The Business Times, June 4, 2014
Where Dual-Class Structure Might Work
By Dr. Emir Hrnjic
THE Singapore Exchange (SGX) has been in the news lately, but not for the right reasons: commentators have noted the relative dearth of major initial public offerings (IPOs) on the local bourse in recent months.
To its credit, the SGX has tried to spice things up, most recently by proposing to make it easier for foreign companies already listed elsewhere to have a secondary listing in Singapore.
But one other way it could help revive the moribund IPO market is to reconsider introducing dual-class listing structures.
Such structures have generated controversy over the years, as they allow differentiation among a company’s shareholders, which is considered by some to be unfair.
They give one class of shareholders higher voting rights than another class, even though both classes are entitled to the same dividends.
Dual-class share structures have been allowed on all United States exchanges since 1985, and have been used by more than six hundred US firms, including Nike, Visa, Google and Facebook.
But they are not as welcome in Asia. They have been expressly banned on the SGX, because there are concerns about the “entrenchment of control”. The only exception to this rule is Singapore Press Holding; its “management” shares have 200 votes each as compared to “ordinary” shares with one vote each.
Hong Kong’s stock exchange (HKEx) technically allows such structures in “exceptional circumstances”, although this provision has never been exercised.
As a result, regional bourses have sometimes lost out on plum listings. Earlier this year, in what is set to be one of the largest IPOs in history, China’s Alibaba Group shunned the HKEx and instead opted to list in New York – partly because of the HKEx’s reluctance to let Alibaba get around its ban (?) on dual-class shares.
Costs and benefits
Critics of dual-class share structures argue that they are not equally fair to all shareholders.
Shareholders with higher voting power, usually top executives, may decide to consume extravagant perks and take excessive risks, with the consequences disproportionately borne by other shareholders who have almost no say in the matter.
Companies that have insider voting rights, such as in a dual-class share structure, also tend to have lower market value according to studies by Gompers, Ishii and Metrick in Review of Financial Studies (2010) and Smart and Zutter in Journal of Financial Economics (2003). This suggests that a company’s founder may decide to accept a lower valuation of the company in order to maintain control.

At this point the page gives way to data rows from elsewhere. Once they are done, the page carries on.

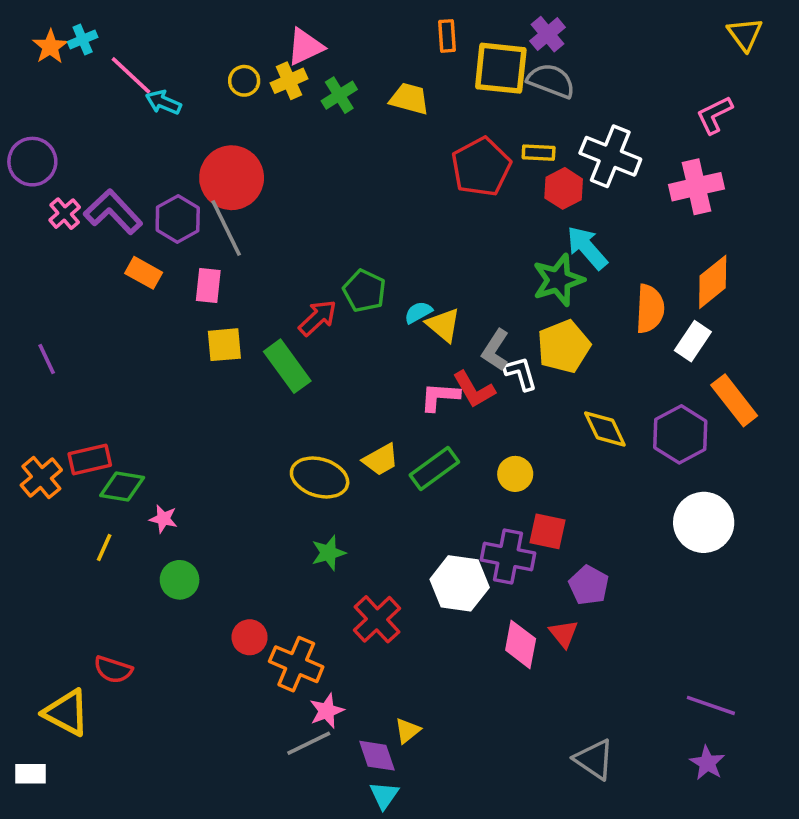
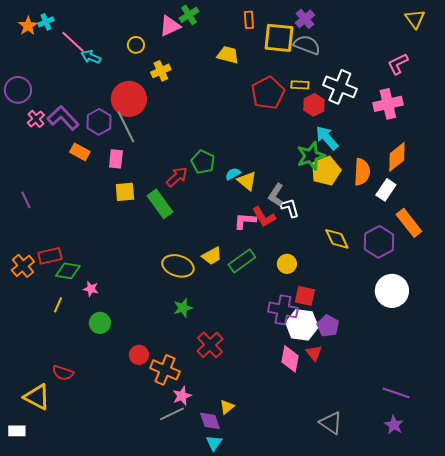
yellow cross: (289, 81) -> (161, 71), moved
green cross: (339, 95) -> (189, 15), moved
yellow pentagon: (564, 346) -> (326, 171), moved
white hexagon: (460, 583) -> (302, 325), moved

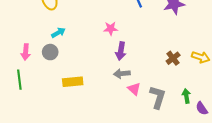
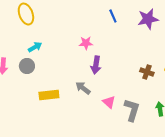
brown cross: (173, 58) -> (147, 72), turned -32
gray arrow: (122, 74) -> (83, 88), moved, turned 42

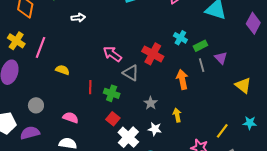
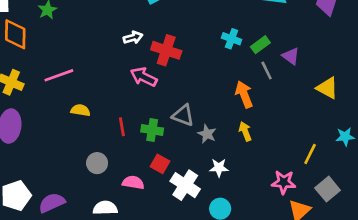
white arrow: (78, 18) -> (133, 38), moved
pink line: (41, 47) -> (59, 75), moved, turned 60
red cross: (153, 54) -> (166, 50), moved
gray triangle: (131, 73) -> (183, 115), moved
gray circle: (36, 105) -> (97, 163), moved
yellow arrow: (177, 115) -> (245, 131), moved
pink semicircle: (71, 118) -> (133, 183), moved

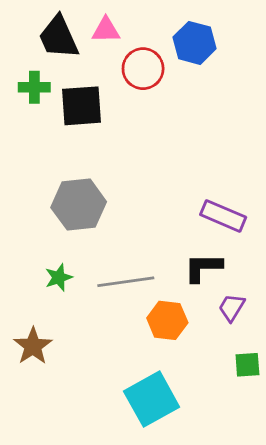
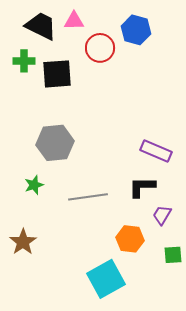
black trapezoid: (59, 37) -> (41, 26), turned 140
green star: (59, 277) -> (34, 185), moved
orange hexagon: (167, 320) -> (130, 239), moved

A recent study by Masulis, Wang and Xie in The Journal of Finance (2009) have also found that CEOs of companies with dual-class share structures receive higher compensation and make worse acquisitions. But such structures clearly have benefits too.
Their proponents argue that they allow controlling shareholders to pursue their long-term vision, protecting them from public investors who prefer short-term outcomes. They also incentivise company founders to take their companies public without the fear of losing control.

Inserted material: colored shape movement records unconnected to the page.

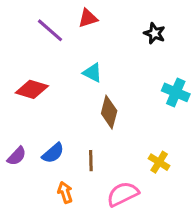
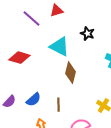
black star: (155, 33) -> (87, 34), moved
cyan triangle: (92, 73) -> (59, 47), size x1.5

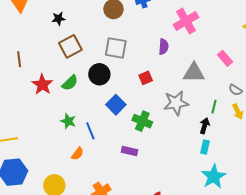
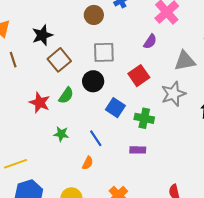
black star: (59, 19) -> (42, 35), size x1.5
purple semicircle: (164, 47) -> (150, 42), turned 42
brown line: (19, 59) -> (13, 60), moved
red square: (146, 78) -> (139, 76), size x1.5
green star: (68, 121) -> (61, 134), moved

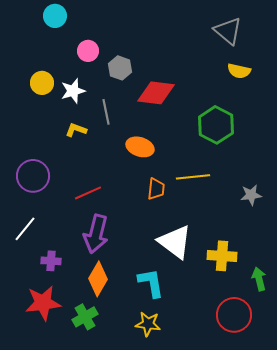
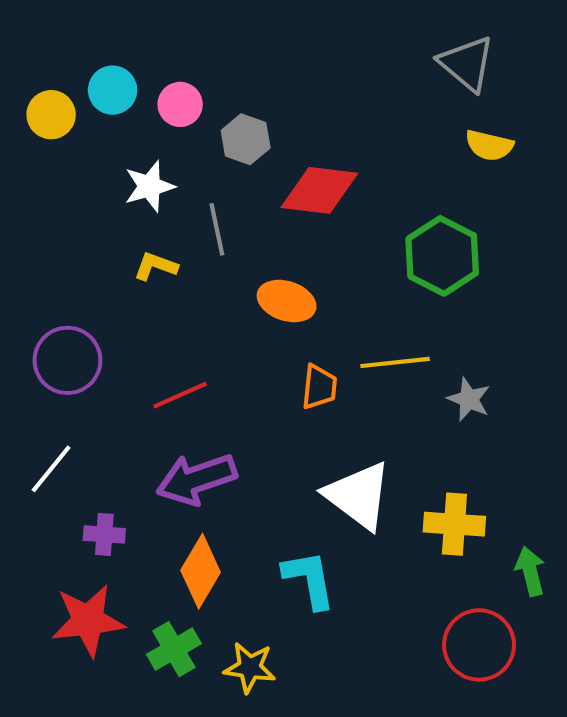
cyan circle: (55, 16) -> (113, 90), moved
yellow circle: (42, 83) -> (51, 115), moved
gray star: (251, 195) -> (469, 399), moved, turned 30
purple arrow: (96, 234) -> (196, 479), turned 57
yellow star: (148, 324) -> (250, 667), moved

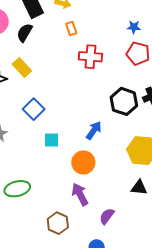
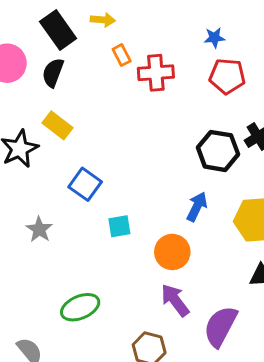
red cross: (90, 57) -> (156, 73), moved
blue arrow: (94, 130) -> (197, 207), moved
purple semicircle: (107, 216) -> (220, 326), size x1.6

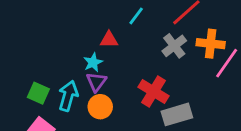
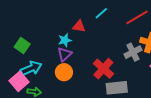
gray cross: (174, 46) -> (133, 52), moved
green square: (38, 93) -> (22, 45), moved
cyan arrow: (68, 96) -> (31, 68), moved, turned 40

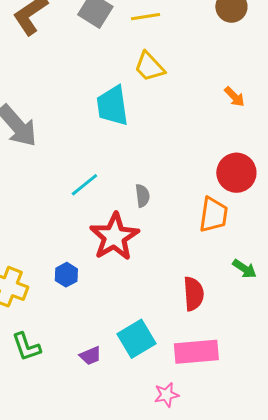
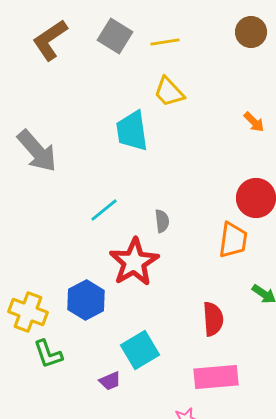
blue hexagon: (66, 275) -> (86, 300), size x1.6
cyan square: (136, 339) -> (140, 350), moved
green L-shape: (26, 347) -> (48, 354), moved

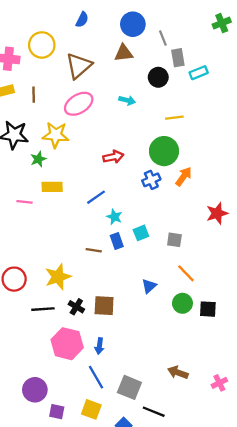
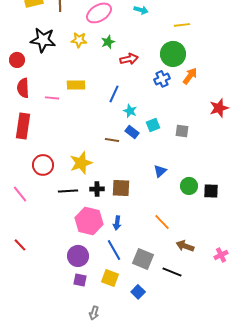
yellow star: (56, 135) -> (79, 40), size x0.7
green star: (38, 159) -> (108, 42), moved
blue line: (96, 197) -> (114, 94), turned -30
blue rectangle: (117, 241) -> (132, 132), turned -32
orange line: (186, 273) -> (162, 222), moved
black cross: (76, 307) -> (97, 189), turned -32
purple circle: (35, 390) -> (78, 256), moved
black line: (154, 412) -> (172, 272), moved

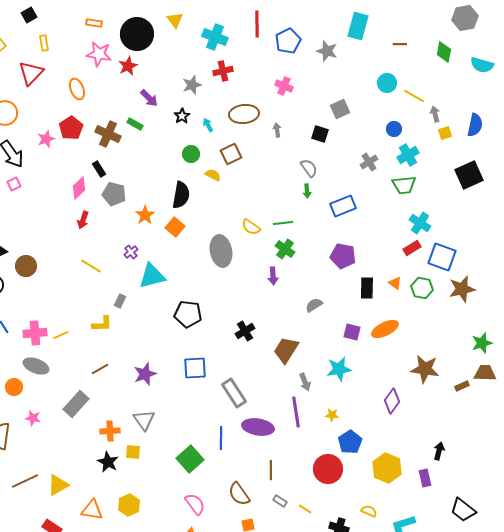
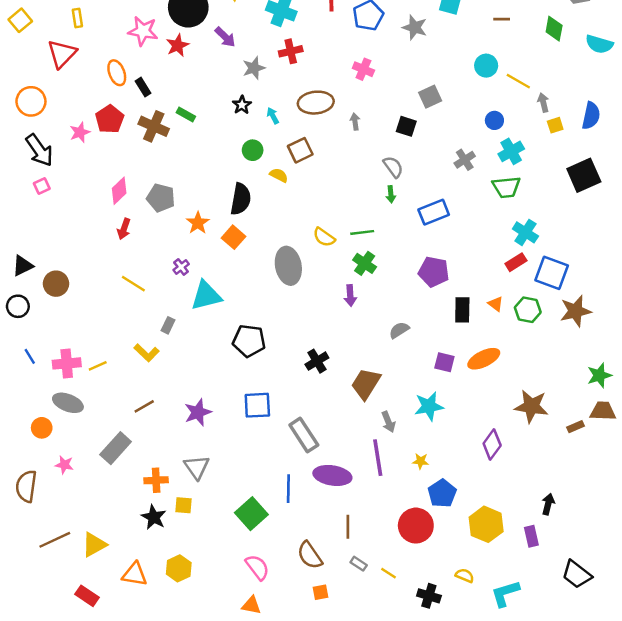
purple arrow: (149, 98) -> (225, 37), moved
black rectangle: (99, 169) -> (143, 87), moved
yellow L-shape: (102, 324) -> (147, 353), turned 45

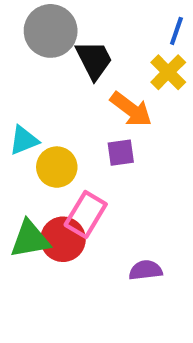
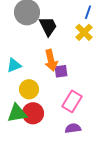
orange arrow: (131, 109) -> (51, 60), moved, turned 40
yellow circle: (57, 167) -> (29, 89), moved
pink rectangle: (86, 215) -> (72, 101), moved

Moreover, compared to other ways of retaining founder control, such as pyramid ownership or cross-shareholdings – frequently used in some countries such as South Korea and Japan – the dual-class share structure is simpler and more transparent.
Another stream of research shows that shareholder value is improved by dual-class share recapitalisations, which is when companies with a single-class share structure raise funds by adopting a dual-class share structure to issue more shares.
Such firms grow 20 per cent more than other firms and earn 23.11 per cent higher stock returns over a four-year period, compared to single-class firms of similar sizes within the same industry.
Whether firms and their shareholders benefit from having a dual-class share structure depends on two main factors: the transparency of the company, and the level of its managers’ talent.
The recent empirical evidence by Anderson, Duru and Reeb in Journal of Financial Economics (2009) shows that transparent dual-class share structure firms perform better.
A decrease in opacity of 10 per cent for a founder-controlled firm with a dual-class share structure leads to a 5.2 per cent increase in firm value, compared to non-dual-class, non-founder controlled firm of a similar size and in the same industry. Opacity index is constructed from trading volume, bid–ask spread, analyst following, and analyst forecast errors, while firm value is measured by Tobin’s Q which is calculated as the sum of the market value of equity, the book value of debt and the book value of preferred stock divided by total assets.
This is consistent with the notion that insiders in transparent firms focus on shareholder value enhancement, while those in opaque firms are more likely to seek to entrench themselves.
Theoretical model by Chemmanur and Jiao in Journal of Banking and Finance (2012) suggests that dual-class firms with talented managers also perform better, while untalented incumbents may use the structure to dissipate value.
The success of dual-class share structures can also be seen in some anecdotal cases.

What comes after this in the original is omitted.